And then there’s the case of Anchorage resident John Sturgeon.

Sturgeon, using a hovercraft, hunted along the Yukon and Nation rivers up until 2007. That year, rangers warned him that federal regulations prohibited hovercrafts within the Yukon-Charley preserve. Sturgeon filed suit to challenge that regulation this fall, and the state asked to join the case last week.

The state’s legal argument is stronger than the one it filed on behalf of Jim Wilde, the Central man who the Park Service cited on the Yukon last year for failing to register his boat. A federal judge rejected the state’s argument on behalf of Wilde, and that decision, however much some Alaskans might bemoan it, relied upon a reasonable interpretation of the law and court precedents.

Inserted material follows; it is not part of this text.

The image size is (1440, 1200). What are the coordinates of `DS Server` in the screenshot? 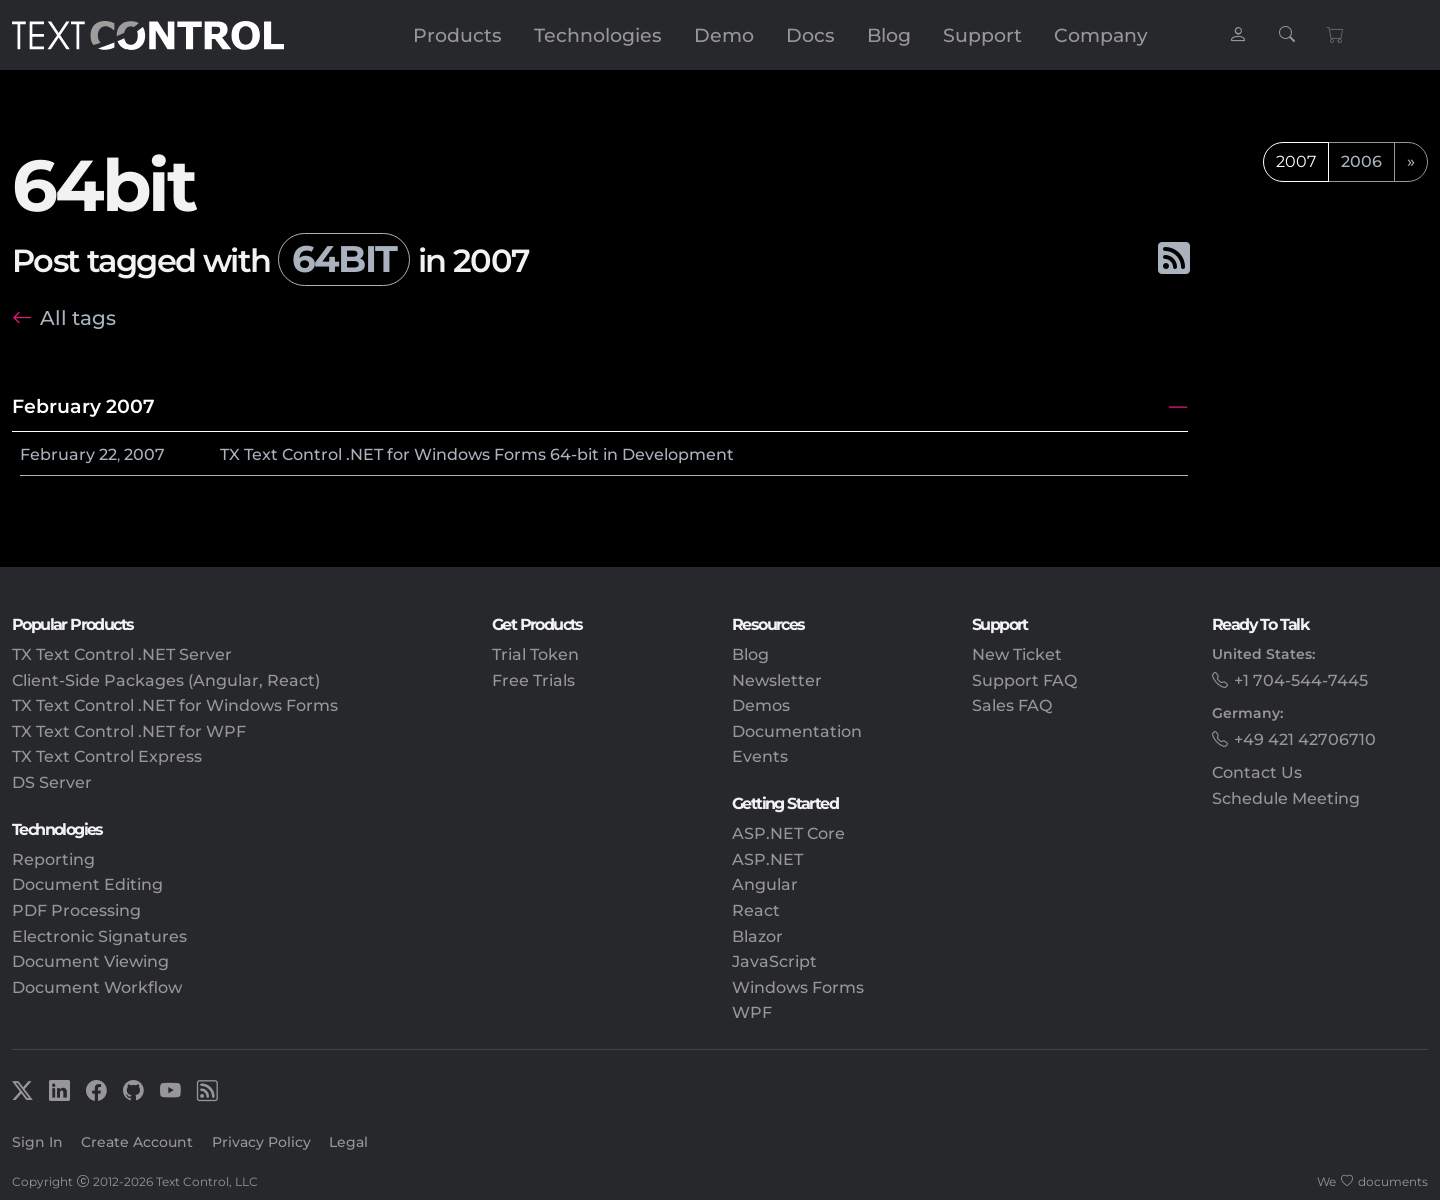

Sturgeon’s case is a little different, though.

The Alaska National Interest Lands Conservation Act of 1980, which established the Yukon-Charley preserve and tens of millions of acres of other federal conservation units in Alaska, says this: “No lands which, before, on or after the date of enactment of this act, are conveyed to the state ... shall be subject to the regulations applicable solely to public lands within such units.” (“Public lands,” in this context, are federal lands, the state asserts.)

A key word in the law is “solely.” The boat registration regulations that Jim Wilde violated apply everywhere to everyone. In contrast, the Park Service’s hovercraft regulation applies “solely” to park units. As such, under ANILCA’s prohibition, it should not apply to non-federal waters within those units.

Before anyone gets too loudly self-righteous, though, we should all recognize that this area of law has been in dispute for decades, and the federal government usually has won. Courts tend to agree that the U.S. government retains some right to regulate activities on navigable waters conveyed to the states, particularly those waters surrounded by federal conservation units. The extent of that federal authority is fuzzy, though.

The state asserts that the rules clearly are different in Alaska because Congress in 1980 recognized the need for a different approach, given the vastness of the conservation areas created here. Sturgeon’s situation appears to be a sound vessel on which to carry that case. The state, as the list in its brief demonstrates, has plenty of reasons to climb aboard.